The quest to map the mouse brain
By combining single-cell sequencing with methods to map the spatial location of gene expression, scientists are unravelling the extraordinary cellular diversity of the brain
Santiago Ramón y Cajal revolutionized neurobiology in the late nineteenth century with his exquisitely detailed illustrations of neural tissues. Created through years of meticulous microscopy work, the Spanish physician-scientist’s drawings revealed the unique cellular morphology of the brain.
“With Cajal’s work, we saw that the cells of the brain don’t look like the cells of every other part of the body — they have incredible morphologies that you just don’t see elsewhere,” says Evan Macosko, a neuroscientist at the Broad Institute of MIT and Harvard in Cambridge, Massachusetts.
Ramón y Cajal’s drawings provided one of the first clues that the keys to understanding how the brain governs its many functions, from regulating blood pressure and sleep to controlling cognition and mood, might lie at the cellular level.
Still, when it comes it comes to the brain, crucial information remained — and indeed, remains — missing. “In order to have a fundamental understanding of the brain, we really need to know how many different types of cells there are, how are they organized, and how they interact with each other,” says Xiaowei Zhuang, a biophysicist at Harvard University in Cambridge.
What neuroscientists require, Zhuang explains, is a way to systematically identify and map the many categories of brain cells. Now researchers are closing in on such a resource, at least in mice. By combining high-throughput single-cell RNA sequencing with spatial transcriptomics — methods for determining which genes are expressed in individual cells, and where those cells are located — they are creating some of the most comprehensive atlases of the mouse brain so far. The crucial next steps will be working out what these molecularly defined cell types do, and bringing the various brain maps together to create a unified resource that the broader neuroscience community can use.
Mapping the brain
Mice are remarkably powerful as an experimental platform, because they allow neuroscientists to probe the brain in ways that are impossible in humans. Tools such as optogenetics — a technique in which animals are genetically modified so that scientists can control their cellular activity with light — provide ways to test how specific neurons influence behaviour, but such manipulation is impractical and unethical in humans.

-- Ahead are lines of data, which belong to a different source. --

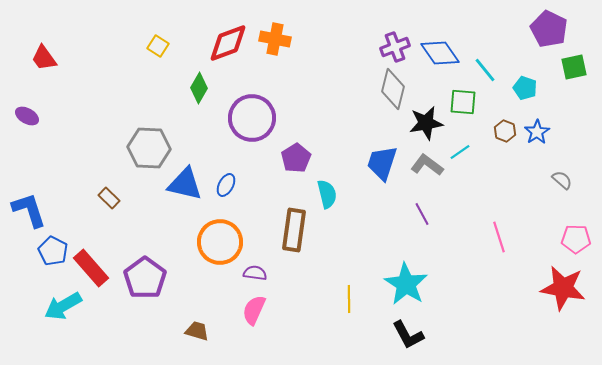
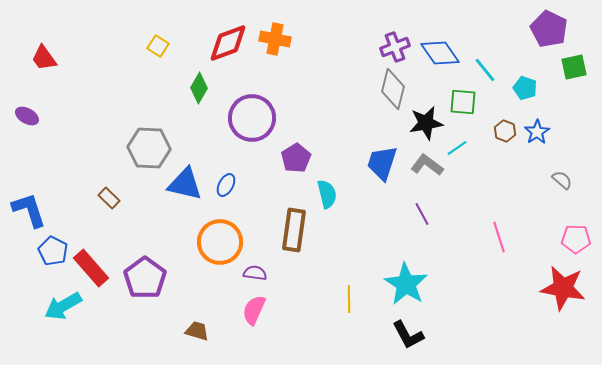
cyan line at (460, 152): moved 3 px left, 4 px up
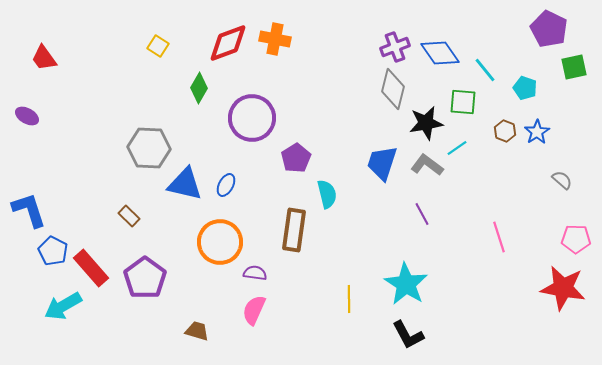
brown rectangle at (109, 198): moved 20 px right, 18 px down
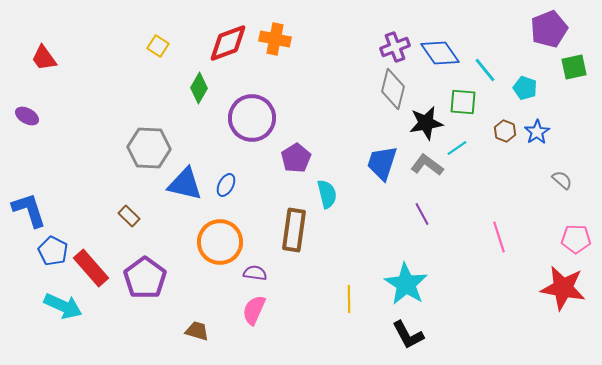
purple pentagon at (549, 29): rotated 24 degrees clockwise
cyan arrow at (63, 306): rotated 126 degrees counterclockwise
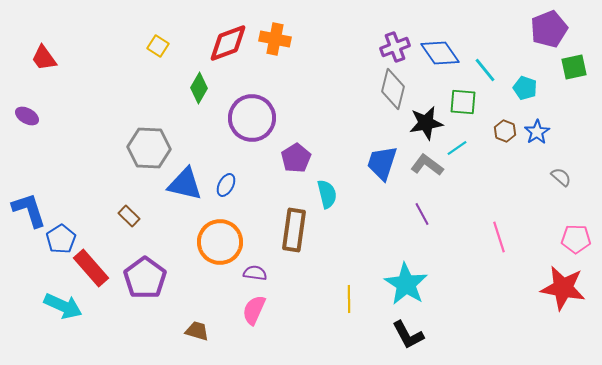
gray semicircle at (562, 180): moved 1 px left, 3 px up
blue pentagon at (53, 251): moved 8 px right, 12 px up; rotated 12 degrees clockwise
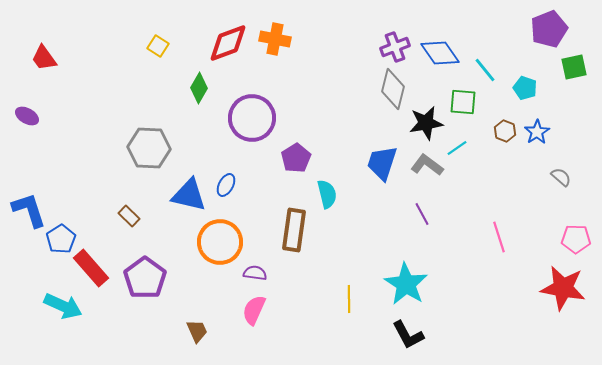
blue triangle at (185, 184): moved 4 px right, 11 px down
brown trapezoid at (197, 331): rotated 50 degrees clockwise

Single-cell brain atlases that define cells by their gene-expression profiles can bridge the two species, says Sten Linnarsson, a neuroscientist at the Karolinska Institute in Stockholm. A researcher interested in a particular cell type in humans, for instance, could use gene-expression patterns to find that same cell type in a mouse and manipulate those cells instead. Gene expression also provides researchers with a more nuanced way of classifying brain cells, a task that has typically relied on coarser characteristics, such as physical structure, location, connections and firing patterns.
Linnarsson and others have used single-cell RNA sequencing to create this kind of comprehensive map. Early studies focused on specific brain regions, such as the cerebral cortex — the outer layer of the brain. Then, in 2018, two groups extended this technique to the whole brain. One study, by Linnarsson’s team, analysed nearly half a million cells in the mouse brain, spinal cord and peripheral nervous system. Using computer algorithms to classify cells on the basis of their patterns of gene expression, the team identified 265 “clusters”, each of which represents a distinct, molecularly defined, cell type1. The other study, by a team at Harvard Medical School and the Broad Institute, including Macosko, identified 565 cell clusters among 690,000 cells in the mouse brain2.
Those clusters included cell types never previously reported. Linnarsson’s study, for example, revealed seven varieties of astrocyte, non-neuronal cells that perform a range of functions, from providing neurons with energy to maintaining neuronal connections. Previously, scientists had recognized just four major classes of astrocyte1.
But it’s one thing to know that a cell type exists, and quite another to know where it is. “What was missing in both papers was a spatial component,” says Macosko.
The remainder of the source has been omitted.